Aranın ardından kararını açıklayan mahkeme heyeti, dosyadaki görüntülerin bilirkişiye gönderilmesine, müştekilerin davaya katılma taleplerinin kabulüne karar verdi. Mahkeme savcılığın tutuklama talebine ilişkin ise, “Her ne kadar iddia makamı ve müşteki ve vekilleri tarafından sanığın tutuklanması talep edilmiş ise de mevcut delil durumu, birden çok kişi tarafından ateş edilmesi hususu, sanık savunması, delillerin henüz tam olarak toplanamamış oluşu ve toplanılacak delillerin niteliği nazara alındığında sanığın delillere etki etme ihtimalinin bulunmadığı bu itibarla tutuklama talebinin reddine” karar verdi. Duruşma 26 Nisan 2018’e ertelendi.
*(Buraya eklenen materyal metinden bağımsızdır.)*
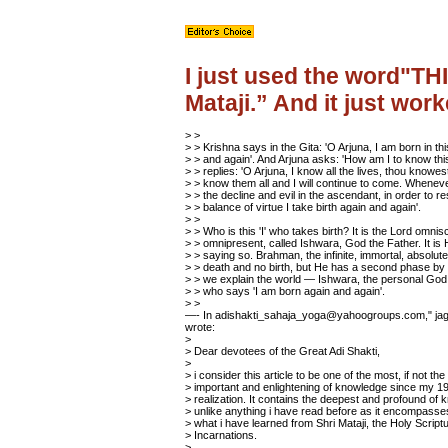
I just used the word"TH
Mataji.” And it just work
> >
> > Krishna says in the Gita: 'O Arjuna, I am born in th
> > and again'. And Arjuna asks: 'How am I to know thi
> > replies: 'O Arjuna, I know all the lives, thou knowes
> > know them all and I will continue to come. Wheneve
> > the decline and evil in the ascendant, in order to re
> > balance of virtue I take birth again and again'.
> >
> > Who is this 'I' who takes birth? It is the Lord omnis
> > omnipresent, called Ishwara, God the Father. It is
> > saying so. Brahman, the infinite, immortal, absolut
> > death and no birth, but He has a second phase b
> > we explain the world — Ishwara, the personal God,
> > who says 'I am born again and again'.
> >
—- In adishakti_sahaja_yoga@yahoogroups.com," jagb
wrote:
>
> Dear devotees of the Great Adi Shakti,
>
> i consider this article to be one of the most, if not th
> important and enlightening of knowledge since my 19
> realization. It contains the deepest and profound of
> unlike anything i have read before as it encompass
> what i have learned from Shri Mataji, the Holy Script
> Incarnations.
>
Tutuklama talebinin reddedilmesinin duyulması üzerine duruşma salonu önünde kararı bekleyen polisler, sanık Y.Ş.’ye sarılarak, “Tebrikler”, “Gözün aydın” gibi ifadeler kullandı.
‘Bu nasıl adalet?’
Duruşmanın ertelenmesi ardından Kemal’in ailesi, Medeni Yıldırım’ın ailesi, HDP milletvekilleri Ayşe Acar Başaran ve Dilek Öcalan adliye önünde basın açıklaması yaptı. Açıklamanın başında konuşan Kemal Kurkut’un annesi Secan Kurkut, “Ben bir anayım. Allah’ından bulsunlar. Sonuna kadar şikayetçiyim. Ceza verilmesini istiyorum. Kemal’imin suçu neydi. Newroz’a eğlenmeye gelmişti. Ayaklarından vurabilirlerdi, yakalayabilirlerdi, neden vurdular? Bu nasıl adalet, bu nasıl devlet?” dedi.
‘Peşini bırakmayacağız’
Bu sırada polisler, herkesin dağılmasını, açıklamanın sonlandırılması uyarısı yaptı. HDP’li Ayşe Acar Başaran, açıklama yapacaklarını belirterek, konuşmaya başladı. Sanık polisin 3 ay açığa alındıktan sonra yine görevine iade edilmesine tepki gösteren Ayşe, “Bugün bir kez daha vicdanları yaralayan bir karar alındı. Bir genci gözlerimizin önünde vuran bir polis memuru silahı belinde görevine devam ediyor. Olayı görüntüleyen gazetecinin görüntülerini silmeye çalışanlar yargılanmıyor. Tüm sorumluların yargılanması gereken davada tek bir sanık var ve o da görevine devam eden bir polis. Fail ortada olmasına rağmen dosya faili meçhul yapılmak isteniyor. Türkiye tarihinde çok sayıda faili meçhul dosya var. Bu dosyanın faili meçhul bırakılmasına izin vermeyeceğiz. Kimse bu dosyanın üstünü örtemez” diyerek verilen karara tepki gösterdi.